What is Social Anxiety Disorder?2 min read
Being nervous in public is a common problem we all face as we go through our daily lives. Depending on how well, or how poorly, our day is going, our level of nervousness will vary. Some of us go into the world every day confident and assured, while others have difficulties navigating social situations and feel awkward navigating themselves in the public eye. When it comes to Social Anxiety Disorder, difficulties in social situations are extreme enough to keep those suffering from interacting in public at all.
Many of us will get nervous giving a speech or undergoing an interview for a new job, but Social Anxiety Disorder goes well beyond these normal, everyday jitters. Social Anxiety Disorder is not a simple matter of being shy, as the nervousness that one experiences is intense enough for sufferers to avoid the public and social situations entirely. Social Anxiety Disorder is so intense in fact that it will often interfere with your daily routine and will dramatically impact your quality of life.
Imagine what it must feel like to prevent yourself from returning an item at the grocery store because you were terrified of interacting in public. Maybe you DO know what this is like. This is the essence of anxiety and it manifests itself in every social situation imaginable.
Fear and avoidance are classic markers of the disorder. Those suffering will avoid situations due to the countless underlying fears they have intruding on their general thought processes. Any situation that involves the slightest chance of being observed by anybody else will be avoided by those with social anxiety.

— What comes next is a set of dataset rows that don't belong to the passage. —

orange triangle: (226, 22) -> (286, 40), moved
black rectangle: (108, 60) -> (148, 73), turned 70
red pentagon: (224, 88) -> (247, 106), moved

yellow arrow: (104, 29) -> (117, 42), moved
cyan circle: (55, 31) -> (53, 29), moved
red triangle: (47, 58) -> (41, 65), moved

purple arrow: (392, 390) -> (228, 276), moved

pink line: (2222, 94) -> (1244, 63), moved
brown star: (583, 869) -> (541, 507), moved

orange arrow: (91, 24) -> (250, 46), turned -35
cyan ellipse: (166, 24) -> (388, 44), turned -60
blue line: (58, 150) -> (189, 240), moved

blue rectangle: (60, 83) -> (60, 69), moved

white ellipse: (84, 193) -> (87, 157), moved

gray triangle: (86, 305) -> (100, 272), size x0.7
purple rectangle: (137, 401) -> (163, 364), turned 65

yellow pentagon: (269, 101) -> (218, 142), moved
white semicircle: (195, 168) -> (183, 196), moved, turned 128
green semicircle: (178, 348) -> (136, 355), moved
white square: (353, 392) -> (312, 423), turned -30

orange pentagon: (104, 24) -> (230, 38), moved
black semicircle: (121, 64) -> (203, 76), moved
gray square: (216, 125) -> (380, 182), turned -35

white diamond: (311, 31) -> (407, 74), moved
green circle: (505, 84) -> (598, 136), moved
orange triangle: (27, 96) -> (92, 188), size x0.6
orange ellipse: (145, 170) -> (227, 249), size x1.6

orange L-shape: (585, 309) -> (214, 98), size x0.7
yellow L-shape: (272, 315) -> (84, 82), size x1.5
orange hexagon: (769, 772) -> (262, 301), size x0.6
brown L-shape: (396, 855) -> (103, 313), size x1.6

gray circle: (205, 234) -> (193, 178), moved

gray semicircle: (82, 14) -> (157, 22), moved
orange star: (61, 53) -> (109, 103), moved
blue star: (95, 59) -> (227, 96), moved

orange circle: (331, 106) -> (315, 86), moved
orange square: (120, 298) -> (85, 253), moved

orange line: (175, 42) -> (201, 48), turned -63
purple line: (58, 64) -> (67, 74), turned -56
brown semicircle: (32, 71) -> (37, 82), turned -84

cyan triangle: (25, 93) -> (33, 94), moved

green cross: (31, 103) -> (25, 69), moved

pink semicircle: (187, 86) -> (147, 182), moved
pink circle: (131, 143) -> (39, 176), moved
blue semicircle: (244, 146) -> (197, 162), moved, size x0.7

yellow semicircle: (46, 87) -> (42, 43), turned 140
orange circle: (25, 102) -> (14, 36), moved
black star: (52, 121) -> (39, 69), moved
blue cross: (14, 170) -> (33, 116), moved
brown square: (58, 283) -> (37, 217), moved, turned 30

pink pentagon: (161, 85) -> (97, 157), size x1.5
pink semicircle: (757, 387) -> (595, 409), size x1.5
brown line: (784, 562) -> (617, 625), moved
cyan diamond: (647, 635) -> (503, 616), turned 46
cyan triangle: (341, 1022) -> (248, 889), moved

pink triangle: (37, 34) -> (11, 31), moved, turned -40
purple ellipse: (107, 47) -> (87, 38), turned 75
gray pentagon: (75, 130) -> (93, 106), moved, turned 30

The wide number of situations in life that we are faced with, such as participating in sports or public activities, talking or speaking in public, or even using a public restroom will all be avoided but the Social Anxiety sufferer. These individuals are so afraid of making mistakes or being observed in a negative manner that they will avoid any kind of public or social situation.
That’s the bad news. The good news is that Social Anxiety Disorder is very treatable. If you are suffering from the disorder, you may feel helpless. You want to change, you just don’t know where to start. Acknowledging that something is wrong or different is truly your first step. Help is available, and once you begin treatment, you too will be able to participate in life as actively and fully as you dream of.